El perfeccionismo del que siempre ha hecho gala  Kubrick es tan legendario como enfermizo. Ningún director como el de Lolita (1962) agotaba tanto la paciencia de sus actores (que se lo pregunten a Shelley Duval y a Jack Nicholson) y técnicos como él en la búsqueda obsesiva del plano perfecto.
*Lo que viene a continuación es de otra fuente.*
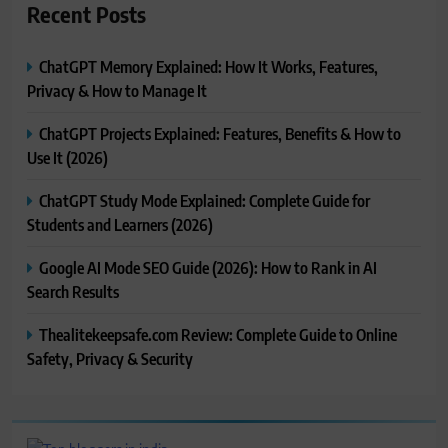
Recent Posts
ChatGPT Memory Explained: How It Works, Features,
Privacy & How to Manage It
ChatGPT Projects Explained: Features, Benefits & How to
Use It (2026)
ChatGPT Study Mode Explained: Complete Guide for
Students and Learners (2026)
Google AI Mode SEO Guide (2026): How to Rank in AI
Search Results
Thealitekeepsafe.com Review: Complete Guide to Online
Safety, Privacy & Security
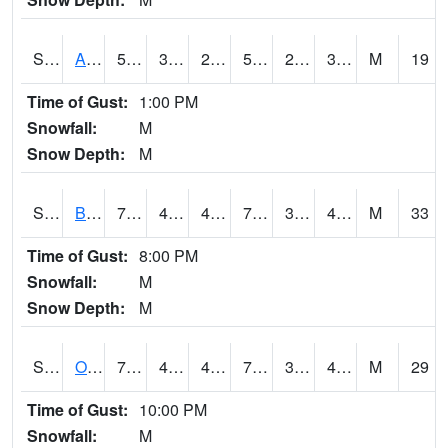
S2031
Ames
54.7
30
25.35629
54.7
23.349096
32.66938
M
19
Time of Gust:
1:00 PM
Snowfall:
M
Snow Depth:
M
S2032
Beasley Lake
76.5
47.8
47.8
76.5
32.436783
41.911396
M
33
Time of Gust:
8:00 PM
Snowfall:
M
Snow Depth:
M
S2033
Onward
78.1
47.7
47.7
78.1
31.56848
43.61102
M
29
Time of Gust:
10:00 PM
Snowfall:
M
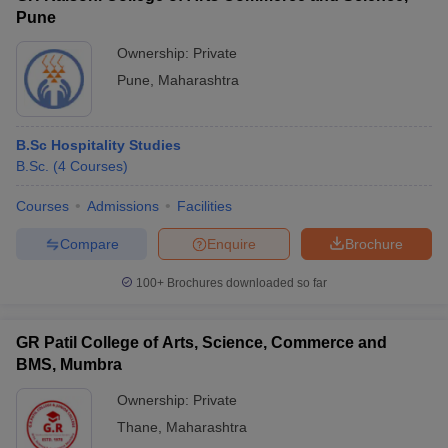
Pune
Ownership:
Private
Pune
,
Maharashtra
B.Sc Hospitality Studies
B.Sc.
(
4
Courses
)
Courses
Admissions
Facilities
Compare
Enquire
Brochure
100+
Brochures downloaded so far
GR Patil College of Arts, Science, Commerce and
BMS, Mumbra
Ownership:
Private
Thane
,
Maharashtra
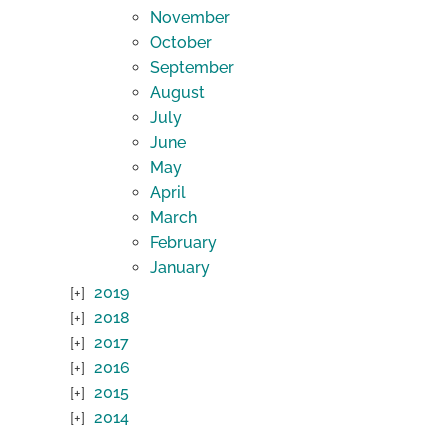
November
October
September
August
July
June
May
April
March
February
January
2019
2018
2017
2016
2015
2014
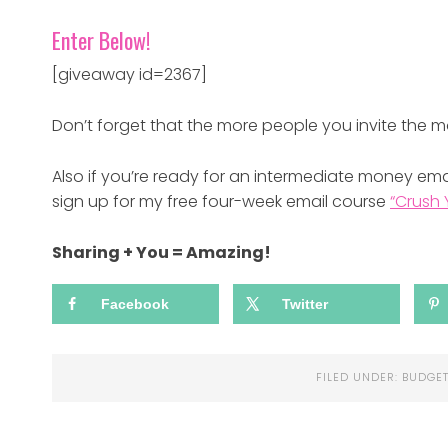
Enter Below!
[giveaway id=2367]
Don’t forget that the more people you invite the m
Also if you’re ready for an intermediate money emai
sign up for my free four-week email course
“Crush 
Sharing + You = Amazing!
Facebook
Twitter
FILED UNDER:
BUDGET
Y sí, es cierto, era un verdadero todoterreno, un tipo que metía el ojo en todos los géneros y salía siempre bien parado, con matrícula cum laude, con excepción, en mi opinión, de la comedia: ¿Teléfono rojo?, volamos hacia Moscú (1964) me sigue pareciendo su film más flojo, un bache en su carrera, una película que a mí no me llega, un festival a la mayor gloria de Peter Sellers, multiplicado aquí por siete, y al que Kubrick también cogió para que destrozara alguna de las escenas de la extraordinaria Lolita (1962).

 

Pero qué duda cabe que Kubrick es y será uno de los grandes del cine, que Espartaco (1960) es, sin discusiones, la mejor película de romanos jamás rodada; que 2001: Una odisea del espacio (1968) es el clásico que renovó la ciencia ficción y no fue superada por ninguna de las obras genéricas posteriores; que La chaqueta metálica (1987) es una de las películas más estremecedoras sobre la guerra de Vietnam, quizá sólo superada por la genial Apocalipse now (1979) de Coppola; que Atraco perfecto (1956) es eso, una película perfecta se mire por dónde se mire; que en El resplandor (1980) tuvo la osadía de filmar una película de terror en grandes espacios siempre iluminados y consiguió que los vellos de los espectadores se erizaran de horror; y que Barry Lindon (1975) sigue siendo, al menos para mí, su película más redonda, el summun de la perfección a todos los niveles: estéticos (ahí está la innovación de iluminar con velas), de tiempo cinematográfico (filmó un duelo en tiempo real)  y narrativo: no hay un solo plano que flojee, sobre o no deslumbre.

 

Le faltó a este aficionado al ajedrez incursionar en el western (empezó a filmar El rostro impenetrable de Marlon Brando, pero lo dejó por desavenencias personales con el endiosado actor) y dejó apuntes para una magna película sobre Napoleón cuando le sorprendió la muerte.

 

El neoyorquino que dio un nuevo sentido a la música clásica en sus películas (nunca Beethoven resultó tan destructivo que escuchado a todo volumen por el drugo Malcom McDowell en La naranja mecánica (1971)) e hizo el alegato más antimilitarista jamás filmado en Senderos de gloria (1957) dejó, antes de partir sorpresivamente de este mundo, un testamento inquietante que es Eyes wide shut (1999), la traslación fiel de la novela del austriaco Arthur Schnitzler que transcurre en un Nueva York de estudio (Kubrick, que viajaba por el espacio en sus películas, tenía pánico a volar) en vez de la Viena original, una película que es un poco compendio de toda su obra anterior y en donde con sólo ver a Nicole Kidman desnuda y escuchar sus diálogos bajo los efectos de los porros, el espectador se siente suficientemente recompensado.

 

Siento contradecir a Fernando Trueba: Kubrick es dios, con permiso de John Ford.